William Blake’s Holy Thursday (Twas on a Holy Thursday their innocent faces clean): Atmosphere of Innocence, Purity and Sacredness

In William Blake’s Holy Thursday an atmosphere of innocence, purity and sacredness pervades it. The children of the charity schools are innocent in nature. Their clean faces sustain the idea. Further, the radiance that comes out of them intensifies it once, again. The church, comparison of children to flowers and lambs, rising of hands towards heaven and singing of hymns, snow-white wands, and wise guardians also contributes to the maintenance of this atmosphere:

“Twas on a Holy Thursday their innocent faces clean 
The children walking two and; two in red and; blue and green 
Grey-headed beadles walkd before with wands as white as snow,
Till into the high dome of Pauls they like Thames waters flow”

Holy Thursday itself is associated with the religion of the Christians. There are, again, beadles who, though lay men, act as church officials. The ‘high dome’ of St Paul’s Cathedral refers to the most venerated building where the children and their guardians present themselves for a special religious service. The raising of the little hands of the children towards heaven and their singing of songs in praise of God are obviously linked up with the Christian religion. Again, Holy Thursday is a sacred day for the Christians. It was on this day that Jesus Christ ascended to heaven. On Thursday of Holy Week four events are commemorated: the washing of the disciples' feet, the institution of the Sacrament of the Holy Eucharist at the Last Supper, the agony in the garden of Gethsemane, and the betrayal of Christ by Judas.  A special service is held in the church to commemorate this occasion. On this day the children of charity schools are given food and gifts. These they receive from the hands of their old and rich patrons. They are called ‘wise’ because of their taking care of these children. Beadles also act as their spiritual guides. Their snow-white wands agree with the innocent and bright faces of the children. Both the beadles and the patrons are concerned for their welfare. Hence they are brought to St Paul’s Cathedral for their spiritual uplift. Here they raise their hands and sing songs in praise of God. The whole scene thus passes amidst a religious atmosphere. This happens particularly because the day is Holy Thursday. Such, a day also produces a pure thought in the poet’s mind. He asks us to cultivate sympathy as otherwise we may drive out an angel-like child from our doors unknowingly.

Blake has drawn an impressive picture of the children of the charity schools wearing colorful uniforms are seen marching towards St Paul’s, and rod - carrying Beadles carrying wands act as their guides, are seen walking in batches towards St Paul’s.. The poet is so much moved by their innocent nature that he goes to describe even their little limbs as ‘innocent hands’. The children also possess a radiance which is peculiarly their own.

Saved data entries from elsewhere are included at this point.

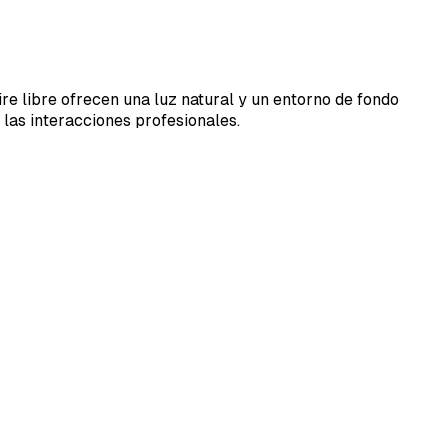
ire libre ofrecen una luz natural y un entorno de fondo
las interacciones profesionales.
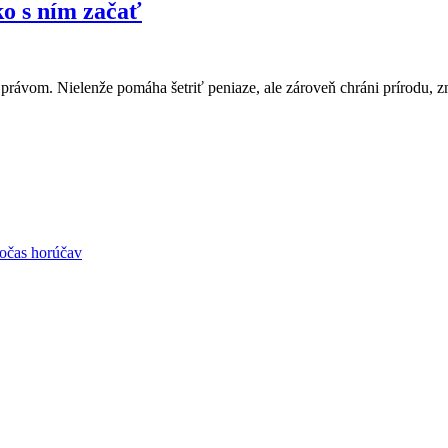
ko s ním začať
rávom. Nielenže pomáha šetriť peniaze, ale zároveň chráni prírodu, z
 počas horúčav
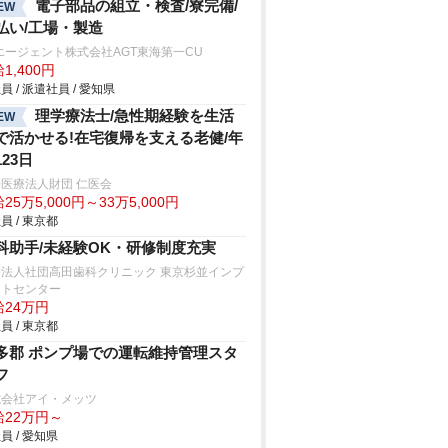
電子部品の組立・検査/寮完備/
EW
払い/工場・製造
エージェント株式会社AGT東海第一CU
1,400円
員 / 派遣社員 / 愛知県
理学療法士/急性期経験を生活
EW
で活かせる!在宅復帰を支える老健/年
123日
医療法人財団 仁医会
25万5,000円～33万5,000円
員 / 東京都
科助手/未経験OK・研修制度充実
療法人社団高田歯科クリニック 東京杉並インプ
ントセンター
給24万円
員 / 東京都
多郡 ポンプ場での運転維持管理スタ
フ
式会社アイ・メッツ
給22万円～
員 / 愛知県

Their clean faces further create a favourable oppression about them. The greatness of their number too produces a profound effect on our mind. They walk in batches wearing such uniforms as are ‘red and blue and green’. While the one here produces a sense of discipline, the other develops a sense of variety before which flies away all idea of ‘drabness or dullness’. They raise their little hands and sing in a deep powerful voice in praise of God. Beneath them sit their old and wise patrons. All theses produce a sacred feeling. In tune with this the poet asks us to cultivate sympathy lest we send away an angel like child unknowingly from our doors. Their old and wise patrons sit below them. It is good to nurture sympathy lest one such angel-like child may be pushed away unawares. The children’s entering into St Paul’s like the waters of the Thames, again, produces an idea of stateliness and abundance. Their freshness compels the poet to take the children up as flowers and their meekness as ‘lambs’:

“O what a multitude they seemd these flowers of London town 
Seated in companies they sit with radiance all their own 
The hum of multitudes was there but multitudes of lambs 
Thousands of little boys & girls raising their innocent hands ”

Although in another poem having the same title (included in Songs of Experience) we have a different picture of the children, here, however, we get no direct sign which can be taken or interpreted as neglect of them. Had they been really neglected we would seldom have seen their faces ‘clean’. but, the chance of their looking like ‘flowers’ or the coming out of ‘radiance’ from them would have receded farther and farther in such a state of neglect. Again, there is the presence of the beadles who act both as their spiritual and earthly guides, and that of the patrons who for their tenderly care of them and proper management of things have been rightly described as ‘wise’.

The poem is concerned with the holding of a religious service which has a beneficial influence both upon the children and upon their guardians. It asks the former to be more aware of God’s blessings even for those who have to depend on charity and to praise him for these and urges the latter to treat tenderly the needy and the helpless and to engage themselves in greater acts of benevolence.

Wybrew, Hugh. Orthodox Lent, Holy Week and Easter: Liturgical Texts with Commentary (Crestwood, NY: St. Vladimir's Seminary Press, 1997), pp. 101-104.